Kozrya and Petlak were working at Chicago's 101.9 FM "The Mix" when they came up with the idea of a sitcom based on life at a radio station.

In 2012, Kozyra and Petlak raised a couple thousand dollars online to create a web series about life at a dysfunctional radio station. Because the eipodes received very little views, the two created a pilot for a full-fledged television series called “The Jamz” and submitted it to the New York Television Festival in 2014.

Episodes for Season 1 were released on iTunes April 12, 2016. The series premiered on Netflix April 30.

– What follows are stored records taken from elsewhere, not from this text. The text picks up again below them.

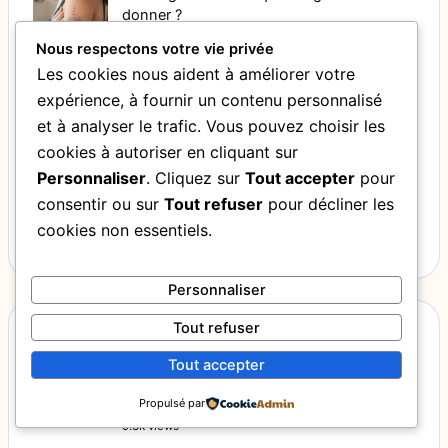
donner ?
Nous respectons votre vie privée
Les cookies nous aident à améliorer votre
Tatouage clavicule femme : idées, douleur et
expérience, à fournir un contenu personnalisé
placement
et à analyser le trafic. Vous pouvez choisir les
Tatouage loup : quelle signification lui donner ?
cookies à autoriser en cliquant sur
Tatouage cuisse femme : idées et conseils avant de
Personnaliser
. Cliquez sur
Tout accepter
pour
choisir
consentir ou sur
Tout refuser
pour décliner les
Tatouage cheville femme : idées et conseils avant de
cookies non essentiels.
choisir
Personnaliser
Tout refuser
Articles populaires
Tout accepter
Pourquoi ton ongle se fend verticalement
Propulsé par
et comment le réparer ?
9.8k views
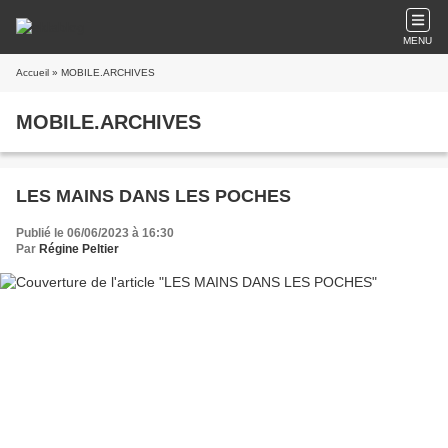
MENU
Accueil
» MOBILE.ARCHIVES
MOBILE.ARCHIVES
LES MAINS DANS LES POCHES
Publié le 06/06/2023 à 16:30
Par
Régine Peltier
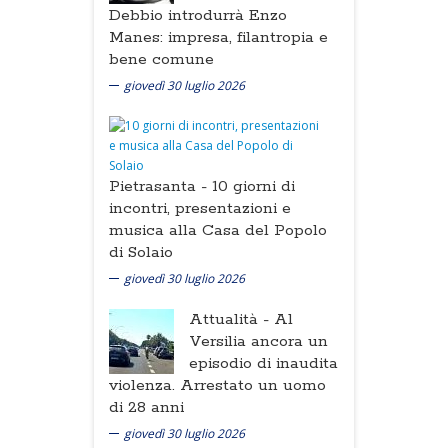
Debbio introdurrà Enzo
Manes: impresa, filantropia e
bene comune
giovedì 30 luglio 2026
Pietrasanta -
10 giorni di
incontri, presentazioni e
musica alla Casa del Popolo
di Solaio
giovedì 30 luglio 2026
Attualità -
Al
Versilia ancora un
episodio di inaudita
violenza. Arrestato un uomo
di 28 anni
giovedì 30 luglio 2026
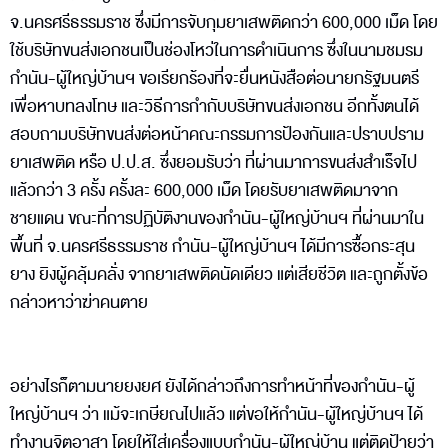
จ.นครศรีธรรมราช ซึ่งมีการจับกุมยาเสพติดกว่า 600,000 เม็ด โดย
ใช้บริษัทขนส่งเอกชนเป็นช่องโหว่ในการดำเนินการ ซึ่งในนามชมรม
กำนัน-ผู้ใหญ่บ้านฯ ขอเรียกร้องที่จะยื่นหนังสือต่อนายกรัฐมนตรี
เพื่อหาบทลงโทษ และวิธีการกำกับบริษัทขนส่งเอกชน อีกทั้งตนได้
สอบถามบริษัทขนส่งต่อหน้าคณะกรรมการป้องกันและปราบปราม
ยาเสพติด หรือ ป.ป.ส. ซึ่งยอมรับว่า ที่ผ่านมาการขนส่งสำเร็จไป
แล้วกว่า 3 ครั้ง ครั้งละ 600,000 เม็ด โดยรับยาเสพติดมาจาก
ชายแดน ขณะที่การปฏิบัติงานของกำนัน-ผู้ใหญ่บ้านฯ ที่ผ่านมาใน
พื้นที่ จ.นครศรีธรรมราช กำนัน-ผู้ใหญ่บ้านฯ ได้มีการซื้อกระสุน
ยาง ยิงผู้คลุ้มคลั่ง จากยาเสพติดนัดเดียว แต่เสียชีวิต และถูกตั้งข้อ
กล่าวหาว่าฆ่าคนตาย
อย่างไรก็ตามนายยงยศ ยังได้กล่าวถึงการทำหน้าที่ของกำนัน-ผู้
ใหญ่บ้านฯ ว่า แม้จะเกษียณไปแล้ว แต่ขอให้กำนัน-ผู้ใหญ่บ้านฯ ได้
ทำงานจิตอาสา โดยให้ใส่เครื่องแบบกำนัน-ผู้ใหญ่บ้าน แต่ติดป้ายว่า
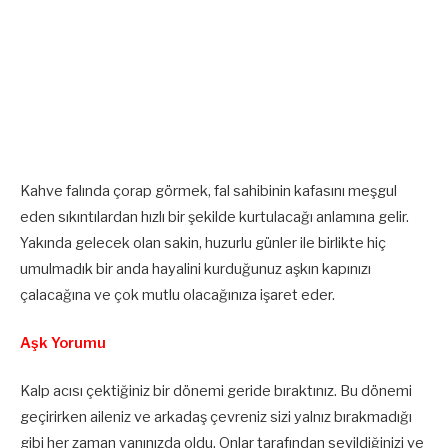
Kahve falında çorap görmek, fal sahibinin kafasını meşgul
eden sıkıntılardan hızlı bir şekilde kurtulacağı anlamına gelir.
Yakında gelecek olan sakin, huzurlu günler ile birlikte hiç
umulmadık bir anda hayalini kurduğunuz aşkın kapınızı
çalacağına ve çok mutlu olacağınıza işaret eder.
Aşk Yorumu
Kalp acısı çektiğiniz bir dönemi geride bıraktınız. Bu dönemi
geçirirken aileniz ve arkadaş çevreniz sizi yalnız bırakmadığı
gibi her zaman yanınızda oldu. Onlar tarafından sevildiğinizi ve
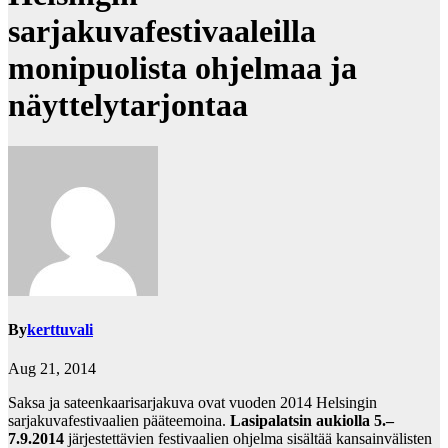
sarjakuvafestivaaleilla
monipuolista ohjelmaa ja
näyttelytarjontaa
By
kerttuvali
Aug 21, 2014
Saksa ja sateenkaarisarjakuva ovat vuoden 2014 Helsingin
sarjakuvafestivaalien pääteemoina.
Lasipalatsin aukiolla 5.–
7.9.2014
järjestettävien festivaalien ohjelma sisältää kansainvälisten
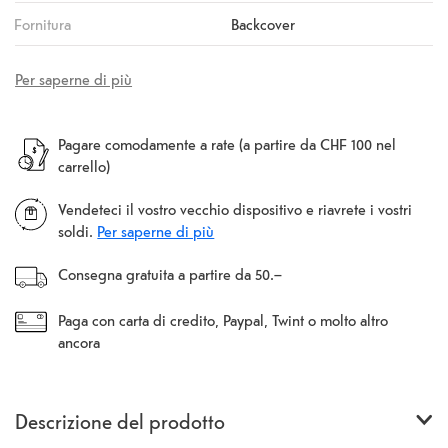
Fornitura
Backcover
Per saperne di più
Pagare comodamente a rate (a partire da CHF 100 nel
carrello)
Vendeteci il vostro vecchio dispositivo e riavrete i vostri
soldi.
Per saperne di più
Consegna gratuita a partire da 50.–
Paga con carta di credito, Paypal, Twint o molto altro
ancora
Descrizione del prodotto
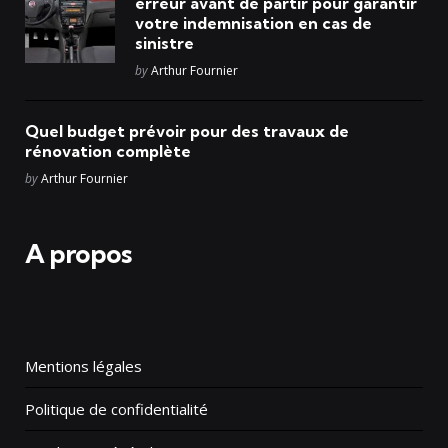
erreur avant de partir pour garantir
votre indemnisation en cas de
sinistre
Posted
by
Arthur Fournier
Quel budget prévoir pour des travaux de
rénovation complète
Posted
by
Arthur Fournier
A propos
Mentions légales
Politique de confidentialité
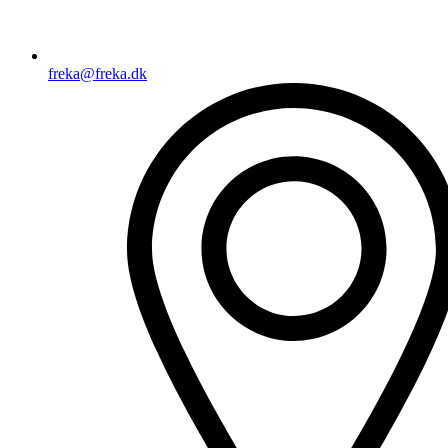
freka@freka.dk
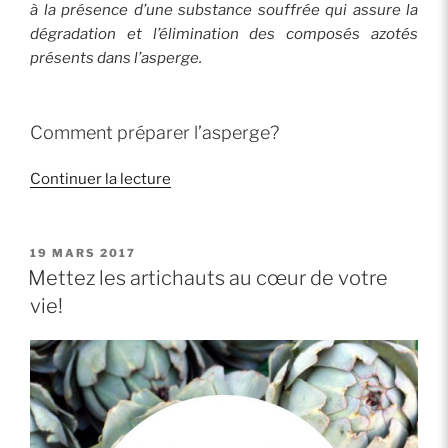
à la présence d’une substance souffrée qui assure la
dégradation et l’élimination des composés azotés
présents dans l’asperge.
Comment préparer l’asperge?
de
Continuer la lecture
« C’est
le
retour
PUBLIÉ
19 MARS 2017
LE
des
Mettez les artichauts au cœur de votre
asperges! »
vie!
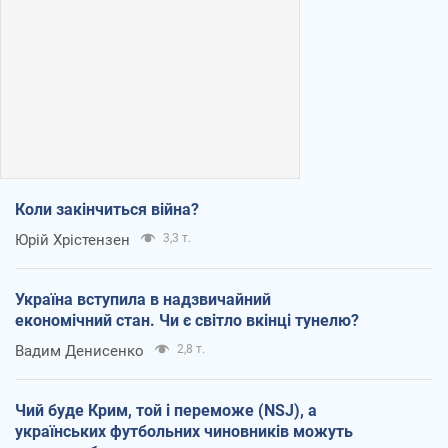
Коли закінчиться війна?
Юрій Хрістензен
3,3 т.
Україна вступила в надзвичайний
економічний стан. Чи є світло вкінці тунелю?
Вадим Денисенко
2,8 т.
Чий буде Крим, той і переможе (NSJ), а
українських футбольних чиновників можуть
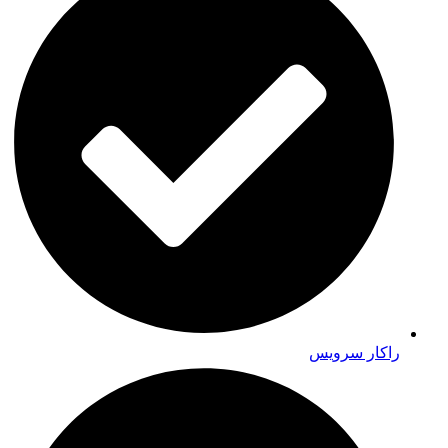
راکار سرویس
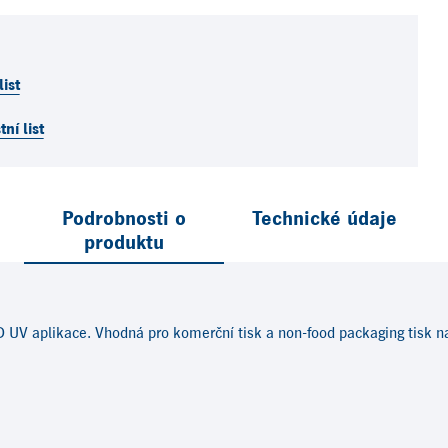
ist
ní list
Podrobnosti o
Technické údaje
produktu
 UV aplikace. Vhodná pro komerční tisk a non-food packaging tisk na 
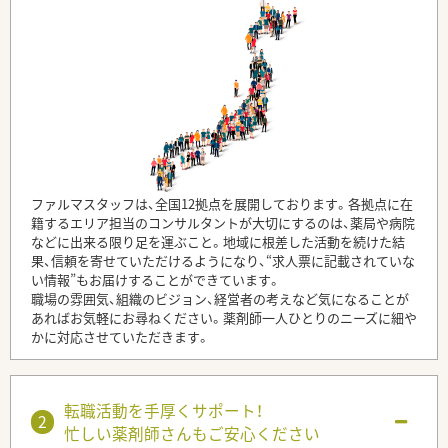
ファルマスタッフは、全国12拠点を展開しております。各拠点に在
籍するエリア担当のコンサルタントが大切にするのは、薬局や病院
などに出来る限り足を運ぶこと。地域に根差した活動を続けた結
果、信頼を寄せていただけるようになり、“求人票に記載されていな
い情報”もお届けすることができています。
職場の雰囲気、組織のビジョン、経営者の考えなど気になることが
あればお気軽にお尋ねください。薬剤師一人ひとりのニーズに細や
かに対応させていただきます。
転職活動を手厚くサポート！
忙しい薬剤師さんもご安心ください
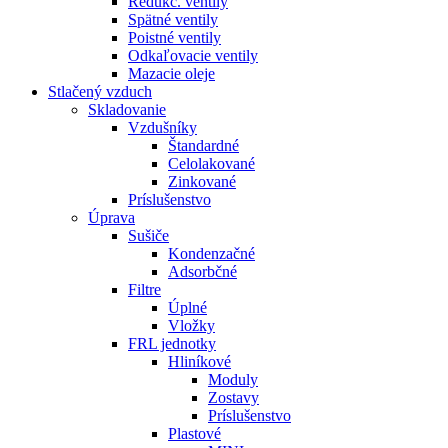
Redukč. ventily
Spätné ventily
Poistné ventily
Odkaľovacie ventily
Mazacie oleje
Stlačený vzduch
Skladovanie
Vzdušníky
Štandardné
Celolakované
Zinkované
Príslušenstvo
Úprava
Sušiče
Kondenzačné
Adsorbčné
Filtre
Úplné
Vložky
FRL jednotky
Hliníkové
Moduly
Zostavy
Príslušenstvo
Plastové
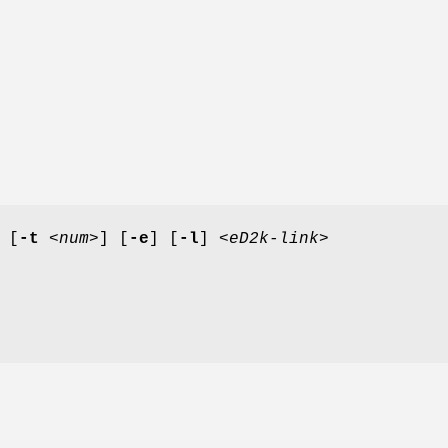
 [
-t
<num>
] [
-e
] [
-l
]
<eD2k-link>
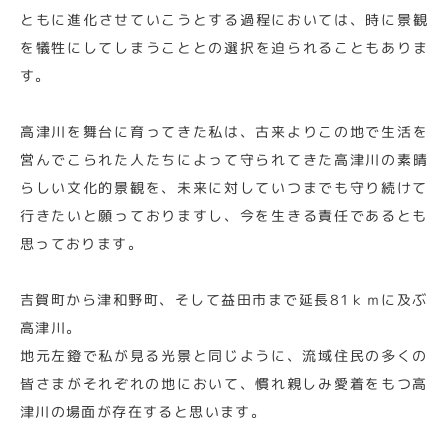
ともに進化させていこうとする過程においては、時に景観
を犠牲にしてしまうこととの選択を迫られることもありま
す。
高津川を舞台に育ってきた私は、古来よりこの地で生活を
営んでこられた人たちによって守られてきた高津川の素晴
らしい文化的景観を、未来に対していつまでも守り続けて
行きたいと願っておりますし、今を生きる責任であるとも
思っております。
吉賀町から津和野町、そして益田市まで延長81ｋｍに及ぶ
高津川。
地元左鐙で私が見る光景と同じように、流域住民の多くの
皆さまがそれぞれの地において、慣れ親しみ愛着をもつ高
津川の場面が存在すると思います。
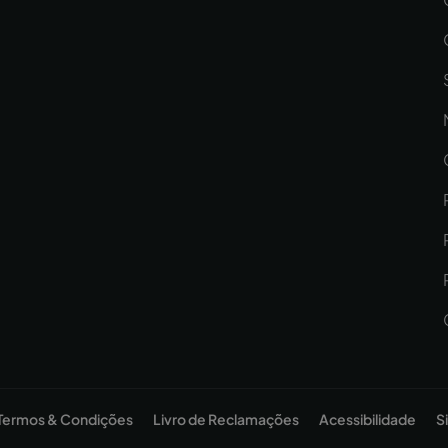
Termos & Condições
Livro de Reclamações
Acessibilidade
S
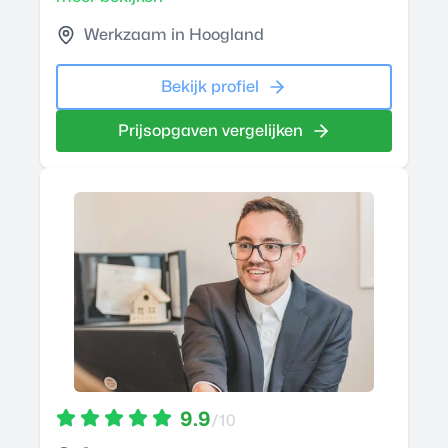
Werkzaam in Hoogland
Bekijk profiel
Prijsopgaven vergelijken
9.9
/10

The series is shot in Chicago.

==Cast==
- Chris Petlak as Jay-Jay
- Jim Kozyra as Fitzy
- David Pasquesi as Kasey
- Tamberla Perry as Geena
- Emily Peterson as Chrissy
- Kathy Najimy as Dan
- Vincent Teninty as Wyatt
- Michael Patrick Thornton as Stanton
- Rammel Chan as Intern
- Cedric Young as Suds
- Matt Kozlowski as Clancy
- Sarah Mitchell as Liz
- Amy Rapp as Julie

==Episodes==
===Season 1 (2016)===

| No. overall | No. in season | Title | Directed by | Written by |
| 1 | 1 | "The Pilot" | Ted Tremper | Jim Kozyra and Chris Petlak |
When 101.7 FM THE JAMZ's morning show host retires, late-night DJs Jay‐Jay and Fitzy work to get out of the graveyard shift and into the morning gig. The only things stopping them are their disapproving boss, their competition, and their incompetence.
| 2 | 2 | "The Gig" | Ted Tremper | Chris Petlak |
Jay‐Jay and Geena battle for Kasey’s attention. Fitzy becomes Jay-Jay’s music manager, while Dan and Chrissy spy on Intern in an attempt to learn more about today’s youth culture.
| 3 | 3 | "Saturday" | Ted Tremper | Jo Scott and Jeff Murdoch |
After bumbling an on-air interview, Jay‐Jay and Fitzy are forced to attend an apology lunch with a major client. Chrissy moves out of her apartment with the aid of her coworkers, and Wyatt and Stanton surprise everyone with their professionalism.
| 4 | 4 | "A New Hope" | Ted Tremper | Jim Kozyra |
Jay-Jay becomes obsessed with his famous ex-girlfriend’s music videos. Fitzy accidentally leads Chrissy to believe that his mother is dead, and a very special guest shakes things up in the office.